Алеся с утра отправилась на Сож – проверить, как ведет себя порубь. Ещё на Иверскую (когда приходила Василиса, Алеся бегала её встречать) края проруби были ровные, крутые, а вчера, она заметила, уже кое-где обтаяли, закруглились. Прошлогоднее
Лед на середине реки весь темный и кое-где взбугрившийся. Местами стояли небольшие проталинки. Однако на коньках ещё катались.
Прикрутив «снегурку» к валенку и туго завернув палочкой веревку, Алеся бодро, отталкиваясь другой ногой, заскользила к заветной проруби. Прошли, мелко ступая, две старушки с ведрами на коромыслах. Для самовара вода, – подумала Алеся и покатила дальше. Отверстие порядком раздалось, она присела на край и стала внимательно смотреть в глубину. Малюсенькие волны ходили в проруби туда-сюда, в них многократно отражалось солнышко, нежаркое ещё, но уже очень ласковое…
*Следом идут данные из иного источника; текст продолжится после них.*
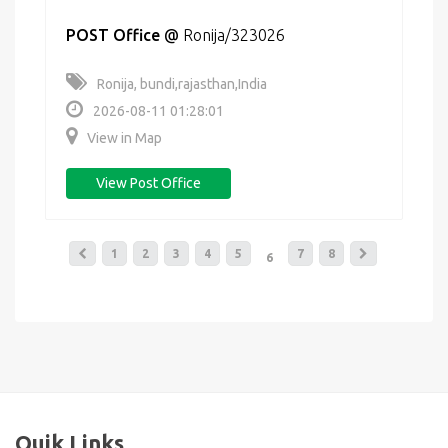
POST Office
@
Ronija/323026
Ronija, bundi,rajasthan,India
2026-08-11 01:28:01
View in Map
View Post Office
1
2
3
4
5
7
8
6
Quik Links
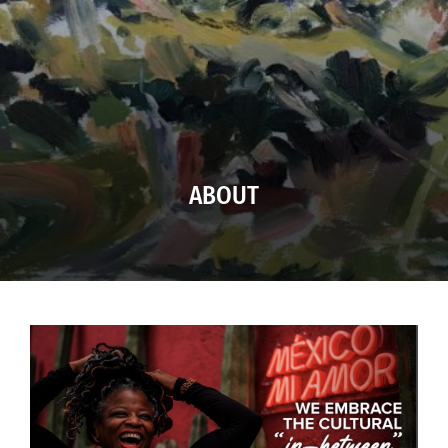
ABOUT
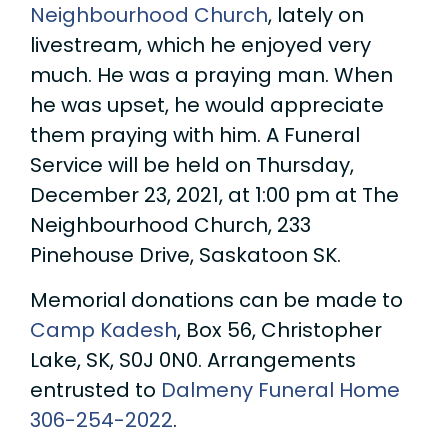
Neighbourhood Church
, lately on
livestream, which he enjoyed very
much. He was a praying man. When
he was upset, he would appreciate
them praying with him. A Funeral
Service will be held on Thursday,
December 23, 2021, at 1:00 pm at The
Neighbourhood Church, 233
Pinehouse Drive, Saskatoon SK.
Memorial donations can be made to
Camp Kadesh
, Box 56, Christopher
Lake, SK, S0J 0N0. Arrangements
entrusted to
Dalmeny Funeral Home
306-254-2022
.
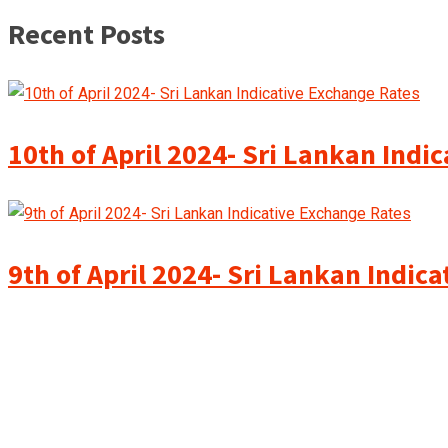
Recent Posts
10th of April 2024- Sri Lankan Indi
9th of April 2024- Sri Lankan Indic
Она не заметила, как рука её оказалась в воде.
Поболтав рукой в проруби, она тихонько опустила туда ногу и осторожно тронула коньком воду. Раздался мелодичный звук – пли-пли…
Дальше всё случилось в одно мгновение, само собой…
«Снегурка» окунулась в воду, светлый металл весело заиграл на солнце, конек потерял форму, причудливо изогнулся, весь как-то искарежился. Теперь он был похож на изогнутое веретено.
Дно казалось совсем близко, даже видны были мелкие камушки и ракушки, они так заманчиво мерцали между вытянувшихся по течению водорослей! Конечно, если бы здесь была настоящая глубина, то не сияла бы вода так весло и празднично, не рябили бы в лунке тысячи бликов…
Ей нестерпимо захотелось достать ногой дно, твердо встать на него. И она опустила ногу ещё ниже. Валенок сделался мокрым и тяжелым, ногу словно кто-то тянул – туда, вниз, на вожделенное, но теперь уже страшное, всё колеблющееся дно. Алеся села и оперлась о края проруби руками, слабый лед угрожающе затрещал. Она стала медленно скользить к отверстию, слезы досады побежали у неё из глаз, но крикнуть, позвать на помощь она почему-то не могла. Стремительно приближался конец света посреди ясного весеннего дня и всеобщего, хорошего настроения.
– Вот балда, зачем в пельку полезла? – кто-то грубо крикнул над её ухом, хватая её за плечи.
– Сам балда, – сквозь злые слёзы ответила Алеся. – Я просто дно меряю.
– Хватайся за рукав, – скомандовал спаситель, а сам, ухватив её за ворот «телятинки», изо всех сил тянул из воды и при этом ругался так, будто сторговал на ярмарке жеребца и страшно был пьян по этому случаю.
– Ой, Сенечка! Это ты! – обрадовалась Алеся, цепляясь обеими руками за своего спасителя. – А я думаю, кто это так противно орет? А это ты орешь. Ты зачем балдой обзываешься? И рукав вот у шубки моей оторвал! Знаешь, как бабушка меня ужасно накажет? Не ругайся больше, ладно? Мне это не нравится.